On January 26, 2021, the Senate Commerce, Science, and Transportation Committee (the Committee) held a hearing on the nomination of Rhode Island Governor Gina Raimondo, to be the Secretary of Commerce). Wiley’s Telecom, Media, and Technology Practice, with the National Security practice, are following developments at the Department of Commerce and identify herein a few notable comments and exchanges that may be relevant to several open tech issues before Commerce.

Nominee Raimondo Indicated She Would Be Tough on China but Avoided Policy Commitments. The tech sector and many parts of the U.S. economy (not to mention governments and businesses overseas) are eager to see what the Biden Administration will do with several China-related proceedings. Gov. Raimondo emphasized that national security has to come first and that the Biden Administration is pursuing a whole-of-government approach.
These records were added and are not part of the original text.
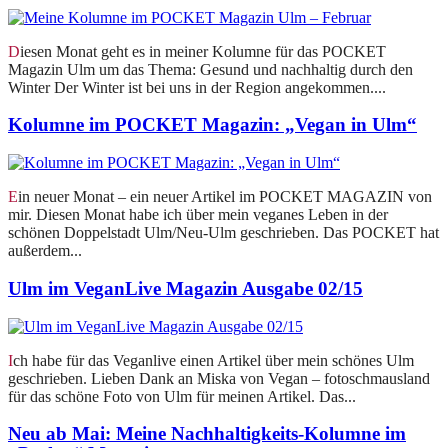
Diesen Monat geht es in meiner Kolumne für das POCKET
Magazin Ulm um das Thema: Gesund und nachhaltig durch den
Winter Der Winter ist bei uns in der Region angekommen....
Kolumne im POCKET Magazin: „Vegan in Ulm“
Ein neuer Monat – ein neuer Artikel im POCKET MAGAZIN von
mir. Diesen Monat habe ich über mein veganes Leben in der
schönen Doppelstadt Ulm/Neu-Ulm geschrieben. Das POCKET hat
außerdem...
Ulm im VeganLive Magazin Ausgabe 02/15
Ich habe für das Veganlive einen Artikel über mein schönes Ulm
geschrieben. Lieben Dank an Miska von Vegan – fotoschmausland
für das schöne Foto von Ulm für meinen Artikel. Das...
Neu ab Mai: Meine Nachhaltigkeits-Kolumne im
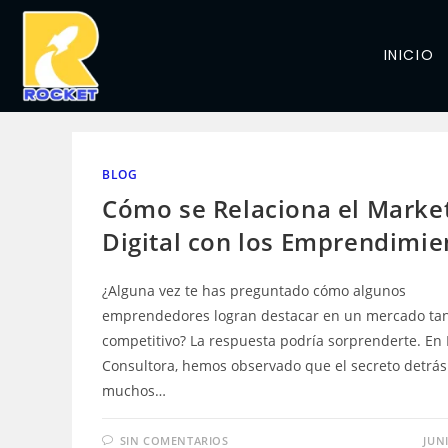
INICIO
BLOG
Cómo se Relaciona el Marke
Digital con los Emprendimie
¿Alguna vez te has preguntado cómo algunos
emprendedores logran destacar en un mercado ta
competitivo? La respuesta podría sorprenderte. En
Consultora, hemos observado que el secreto detrás
muchos…
SIN COMENTARIOS
JUNI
With respect to 5G, she said the United States can’t let China or any other country have a backdoor to our networks, which will compromise our national and economic security. She said she will use the “entire toolkit” to combat China to its fullest extent. However, in response to a question from Senator Cruz, she did not commit to keeping any particular Chinese company, including Huawei, on the Entity List. She also committed to working with our allies on our China approach. In response to Senator Blackburn, Raimondo committed not to nationalize a 5G network.

Expanding 5G, Broadband Access are Bipartisan Priorities for the Committee. The Commerce Department plays an important role in several efforts related to 5G and broadband in several components including the National Telecommunications and Information Administration (NTIA). At the hearing, most of the discussion around NTIA was around the importance of getting broadband to un- and underserved communities, especially during the pandemic. In response to a question from Senator Thune about how to resolve conflicts between NTIA and the FCC, Gov. Raimondo expressed support for finding/freeing up additional publicly and privately held spectrum for 5G. She also assured Senator Capito that broadband mapping would be a priority and she would work with stakeholders to assess needs on the ground.

Privacy Is and Will Be a Major Issue. Commerce plays a role in coordinating Administration positions on privacy regulation and works with several federal agencies on international issues that touch U.S. federal privacy policy. Notably, Senator Wicker wants Privacy Shield negotiations wrapped up quickly. The first policy that Chairman Wicker in raised in his questioning was the EU/U.S privacy negotiations, which several other senators also emphasized was a priority. Gov. Raimondo noted that reaching an agreement quickly was a priority for her as well and that she understood that negotiations were going well.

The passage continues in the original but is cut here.